(Dataset extract)

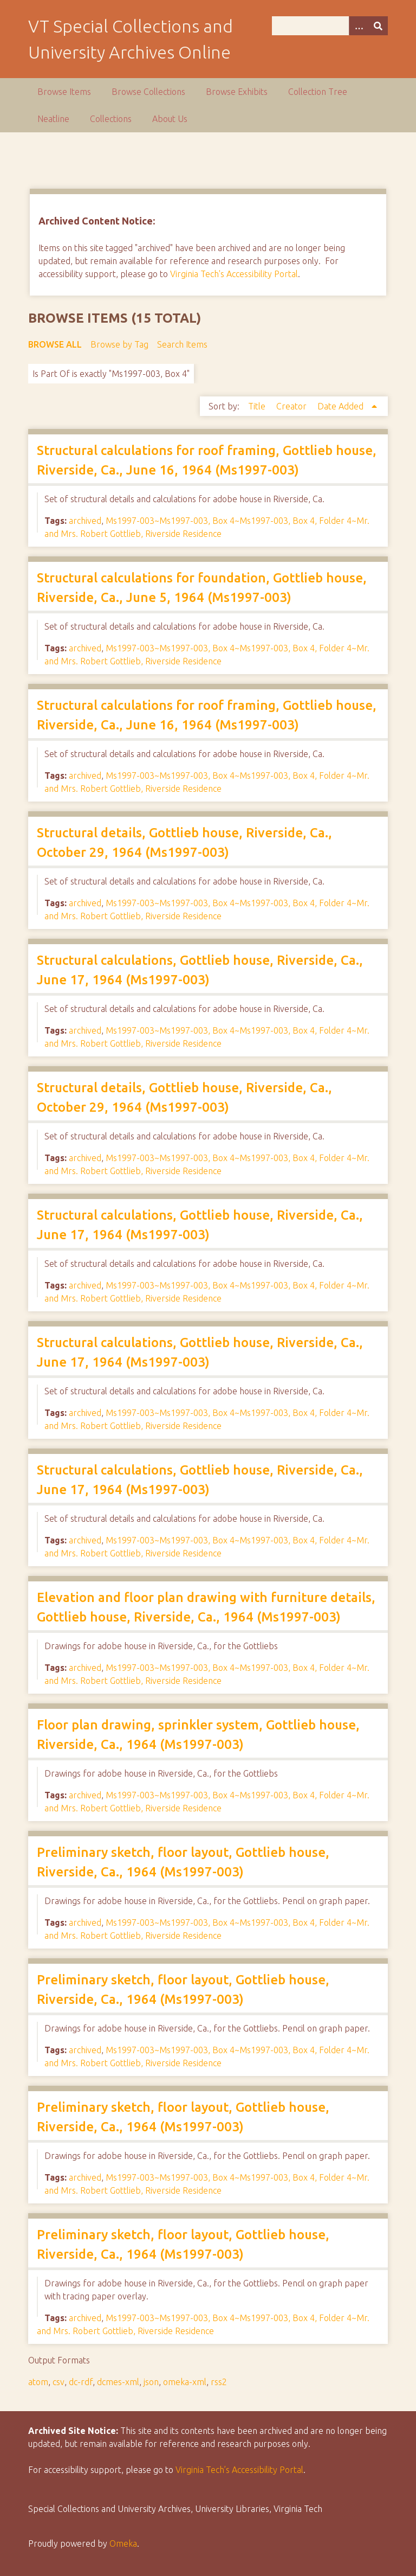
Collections (111, 119)
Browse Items (64, 92)
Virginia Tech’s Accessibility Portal (239, 2470)
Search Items (182, 344)
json (151, 2382)
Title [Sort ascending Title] (258, 406)
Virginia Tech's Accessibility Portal (234, 274)
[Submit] (378, 25)
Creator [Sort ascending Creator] (292, 406)
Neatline (53, 119)
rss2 (219, 2382)
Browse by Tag (119, 344)
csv (58, 2382)
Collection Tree (317, 92)
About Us (169, 119)
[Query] (330, 25)
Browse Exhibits (237, 92)
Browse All (55, 344)
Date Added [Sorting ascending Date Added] (341, 406)
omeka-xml (184, 2382)
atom (38, 2382)
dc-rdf (81, 2382)
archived (85, 521)
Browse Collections (148, 92)
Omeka (123, 2543)
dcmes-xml (118, 2382)
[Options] (358, 25)
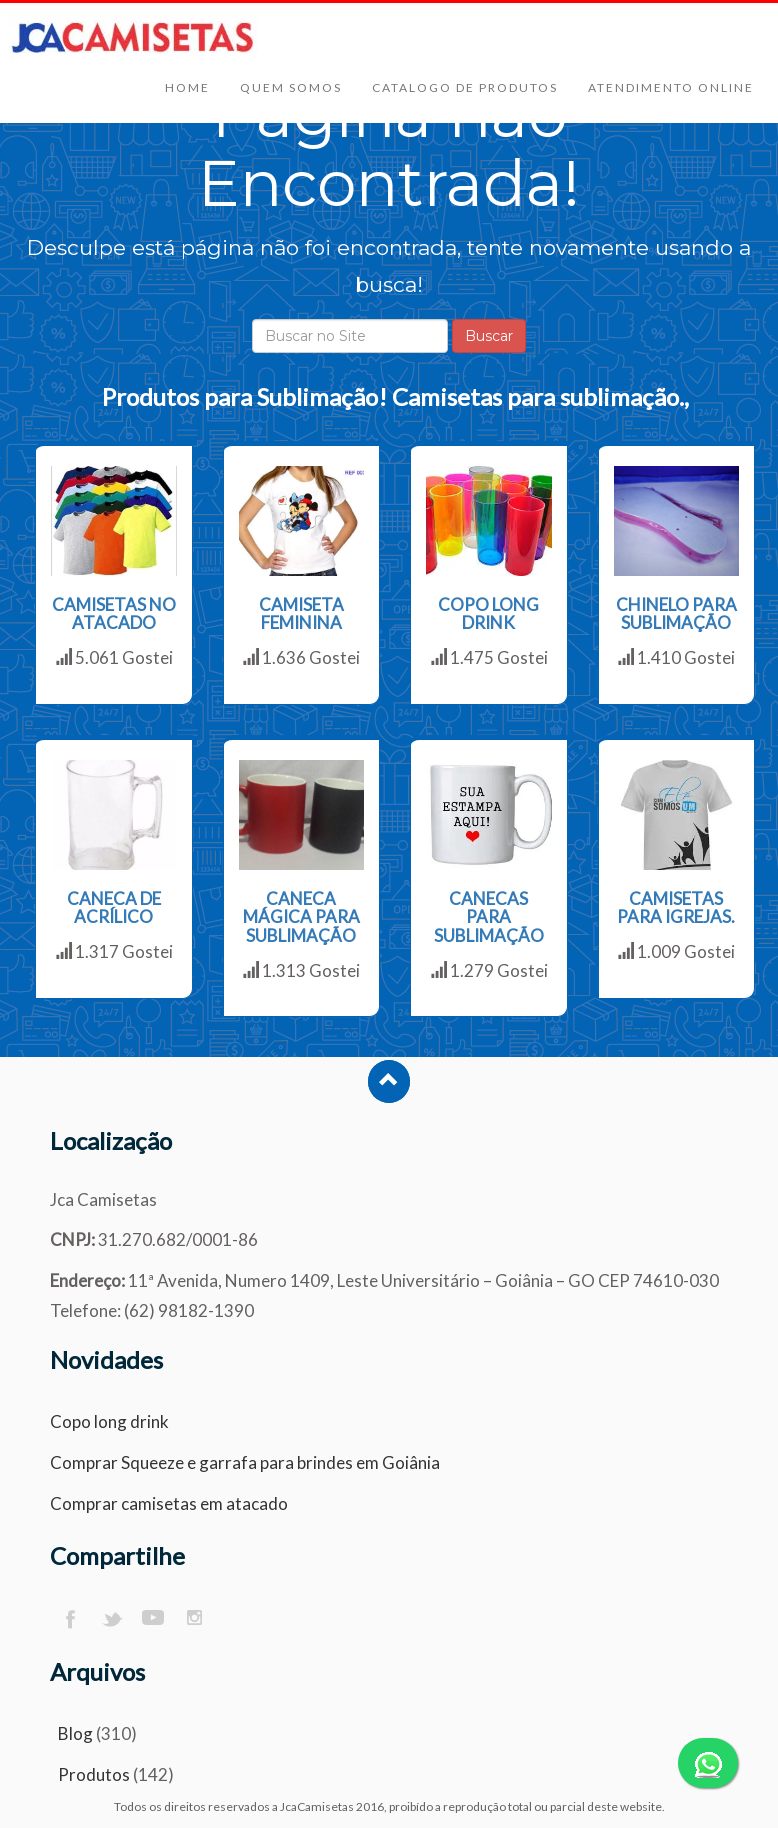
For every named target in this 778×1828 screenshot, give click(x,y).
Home (187, 87)
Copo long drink (109, 1421)
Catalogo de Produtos (465, 87)
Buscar (489, 336)
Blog (75, 1733)
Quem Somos (291, 87)
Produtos (94, 1774)
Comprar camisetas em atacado (169, 1503)
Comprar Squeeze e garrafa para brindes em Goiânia (245, 1462)
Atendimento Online (671, 87)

(End Dataset extract)

- [Work item]:
Output each record above word for word, leaving out images.

- [Output below]:
Collections (111, 119)
Browse Items (64, 92)
Virginia Tech’s Accessibility Portal (239, 2470)
Search Items (182, 344)
json (151, 2382)
Title [Sort ascending Title] (258, 406)
Virginia Tech's Accessibility Portal (234, 274)
[Submit] (378, 25)
Creator [Sort ascending Creator] (292, 406)
Neatline (53, 119)
rss2 (219, 2382)
Browse by Tag (119, 344)
csv (58, 2382)
Collection Tree (317, 92)
About Us (169, 119)
[Query] (330, 25)
Browse Exhibits (237, 92)
Browse All (55, 344)
Date Added [Sorting ascending Date Added] (341, 406)
omeka-xml (184, 2382)
atom (38, 2382)
dc-rdf (81, 2382)
archived (85, 521)
Browse Collections (148, 92)
Omeka (123, 2543)
dcmes-xml (118, 2382)
[Options] (358, 25)
For every named target in this 778×1828 screenshot, give click(x,y).
Home (187, 87)
Copo long drink (109, 1421)
Catalogo de Produtos (465, 87)
Buscar (489, 336)
Blog (75, 1733)
Quem Somos (291, 87)
Produtos (94, 1774)
Comprar camisetas em atacado (169, 1503)
Comprar Squeeze e garrafa para brindes em Goiânia (245, 1462)
Atendimento Online (671, 87)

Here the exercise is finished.